The chance to line out with his brother Declan again was another lure.

Declan Byrne Declan Byrne in action for Louth against Carlow earlier this year. Source: Lorraine OÕSullivan/INPHO

“Deccie is getting old now, he’s 29,” laughs Byrne.

“We might have only played one game with Louth together. To get back and play with him at county level is massive. I can’t wait to do that.

“And for the club as well, coming up as a kid I spent my whole life in that football field. I was sickened to miss out on them in Leinster this year. I love my little club so it’s great to be back next year in a senior setup.”

He doesn’t view his Australian experience with regrets and would encourage any Irish youngster in a similar scenario to embark on such a sporting adventure if afforded the opportunity.

“No regrets whatsoever. It was weird being home in October or November, I’m usually over there sweltering in the heat doing pre-season. Obviously I miss a lot of the lads over there and at times you do miss it because it’s not your job any more.

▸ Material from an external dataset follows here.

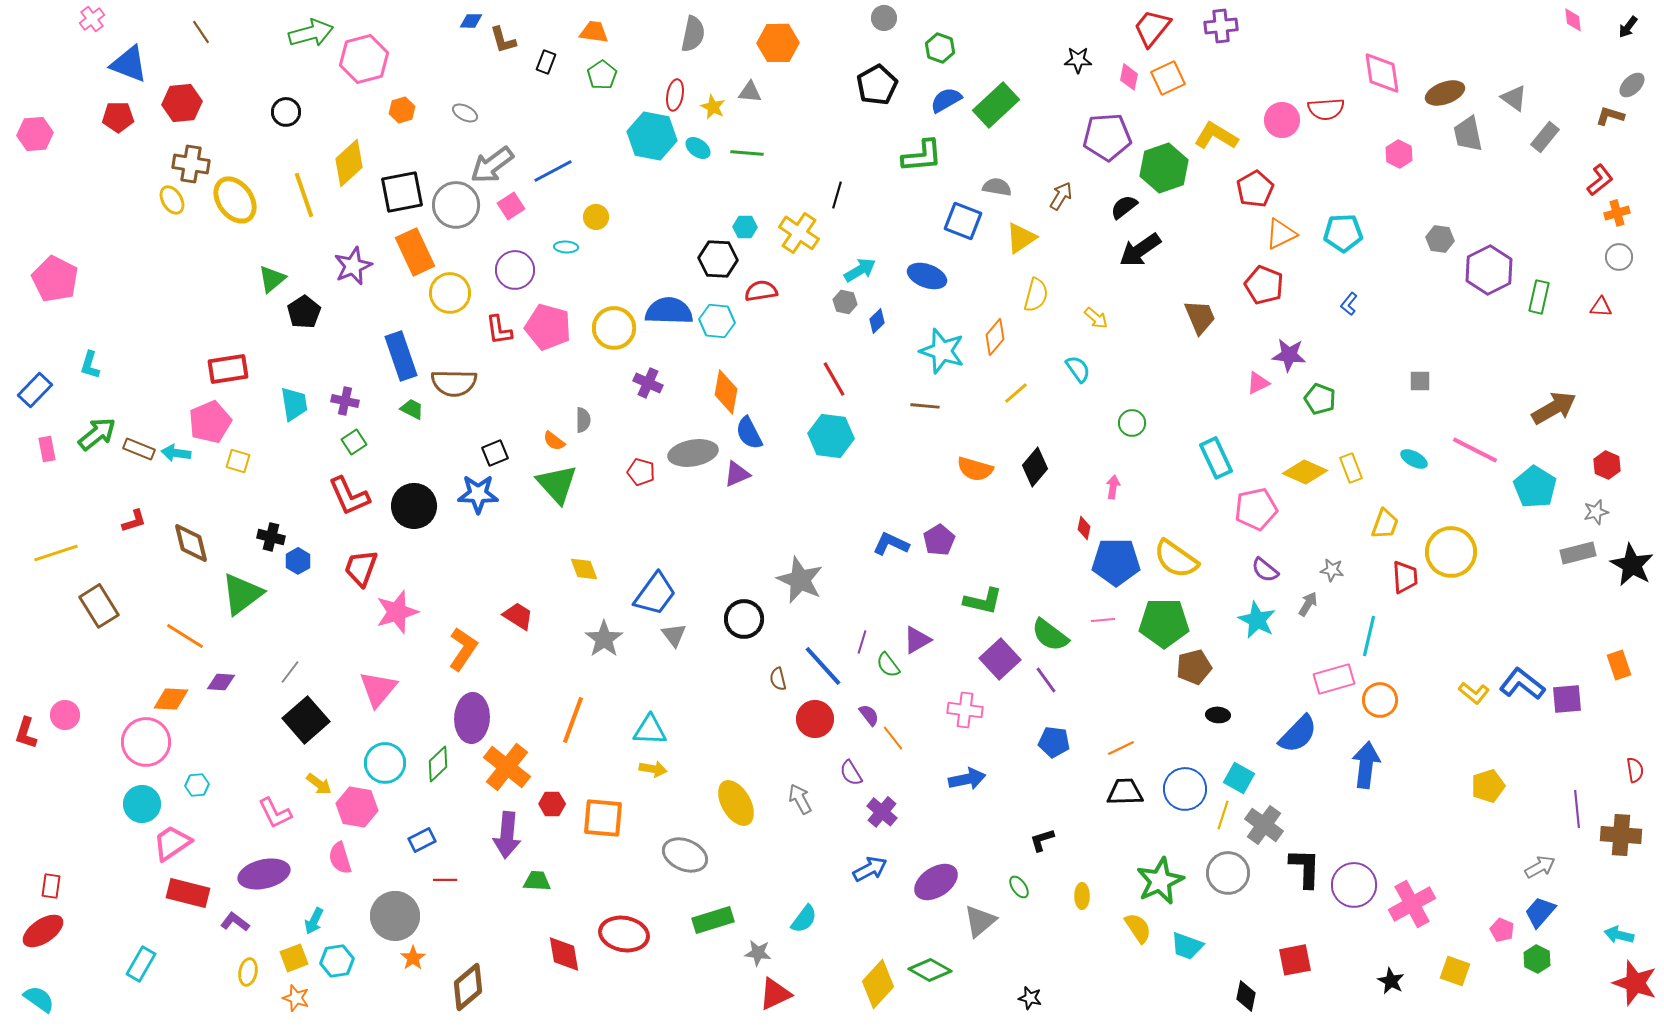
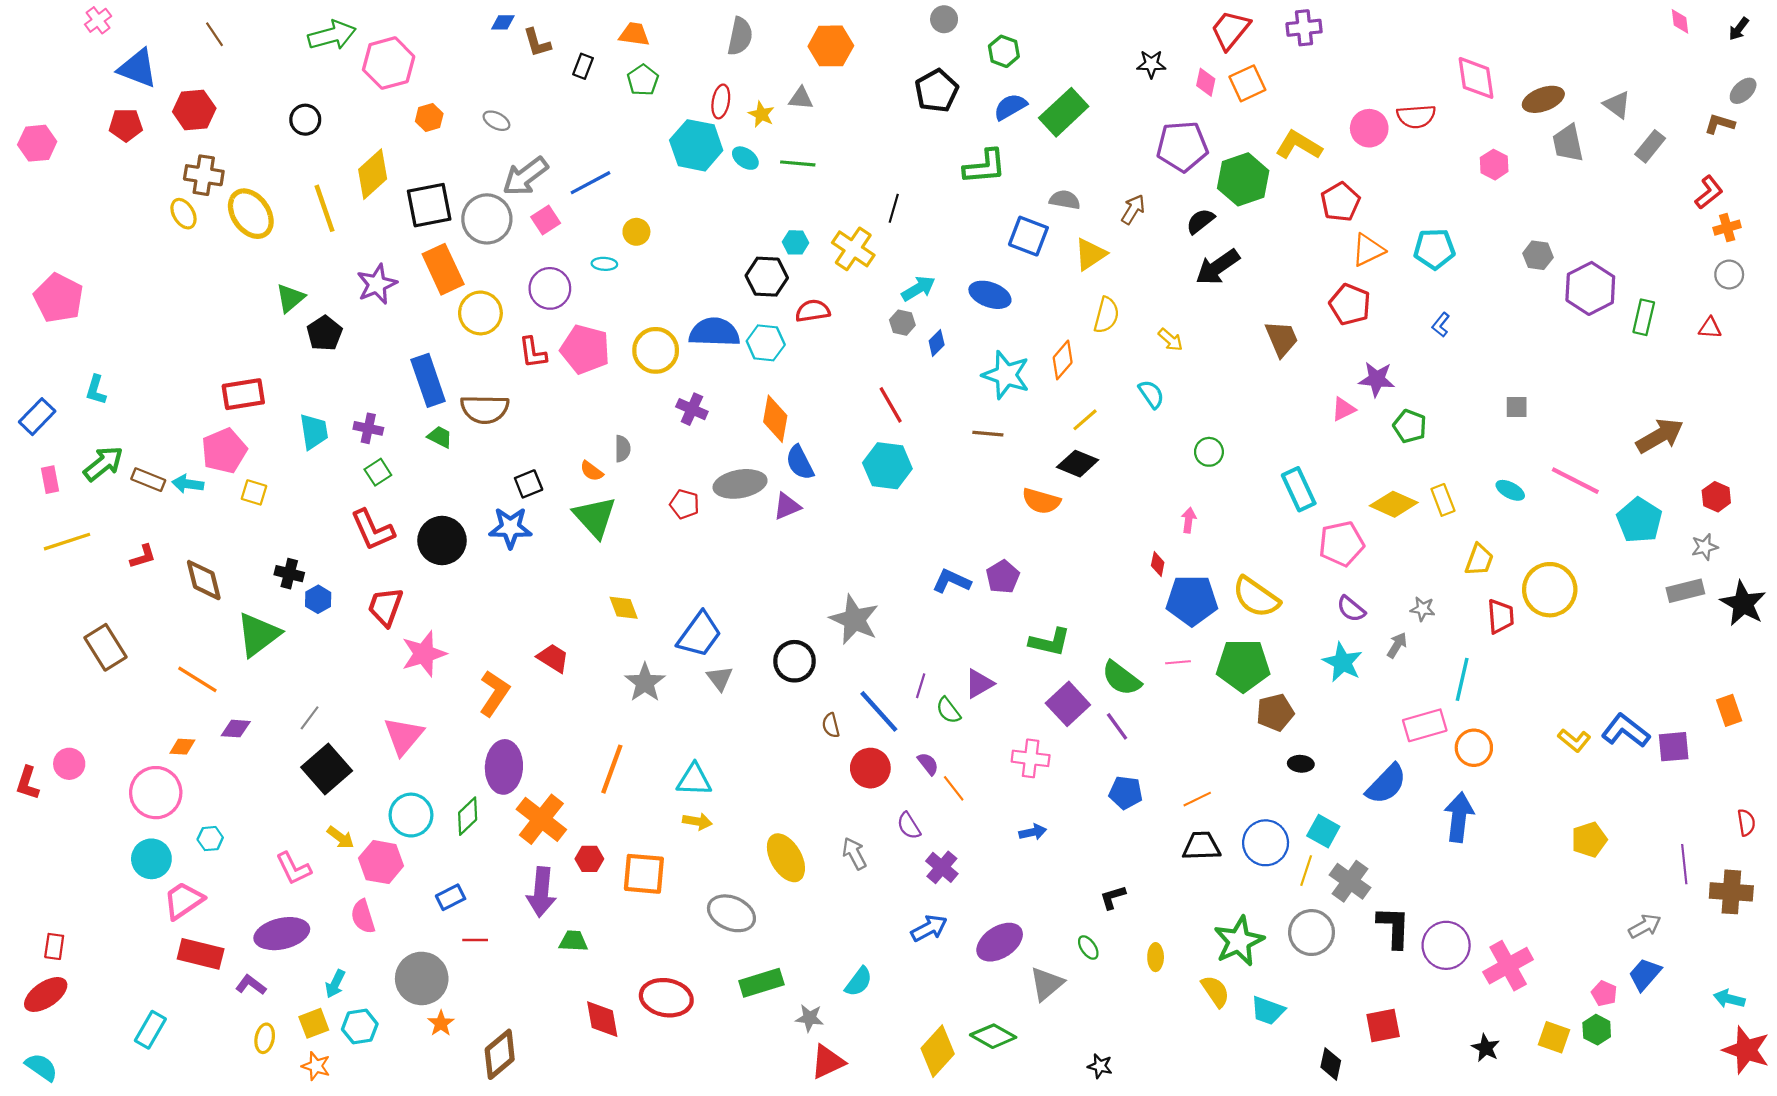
black diamond: (1035, 467) -> (1078, 464), moved, turned 72
yellow line: (56, 553) -> (67, 542), moved
orange diamond: (171, 699) -> (182, 747), size x0.7
blue arrow: (967, 779) -> (1033, 832), size x0.7
green hexagon: (1537, 959) -> (1597, 1030), moved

“There’s benefits to being back in Ireland, playing Gaelic and being around my family and friends. For the first time in six years I got the build up to Christmas which is a great time of year.

“I think there’s seven or eight lads after signing for AFL clubs which is a massive thing. It’s not for everyone, there’s going to be a homesick side of things and it’s a sport you never played before. It has its difficulties but the lifestyle of being a professional footballer, waking up every day to go play with 40 lads, it’s a great experience.

“Fingers crossed for them lads that they’re injury free and adapt to the game and make a career out of it.”

He’s working locally as a sales rep for Defy Sports Apparel in Dundalk and since getting the cast off in late November, is focused on repairing his ankle.

When he landed back first, the former Down and Collingwood player Marty Clarke was in contact with some helpful tips on adjusting to his changing circumstances.

“It’s different coming back here and getting into a job that’s 9-5 every day and not getting my days off on a Wednesday like I was used to in Australia and going to the beach.

“I actually don’t mind the cold weather. Hopefully I’ll get some snow now over Christmas that I haven’t seen in six years.

“It’s all a challenge I’m looking forward to and I can’t wait to get started. I’m well used to rehabbing. It’s the same leg I did my ACL.

“I’ll put in a lot of hard yards to get myself back ready. We’ll see how the rehab goes but no reason I can’t get back playing the end of January, start of February.”

With one life and sporting chapter over, now he’s looking forward to exploring another next year.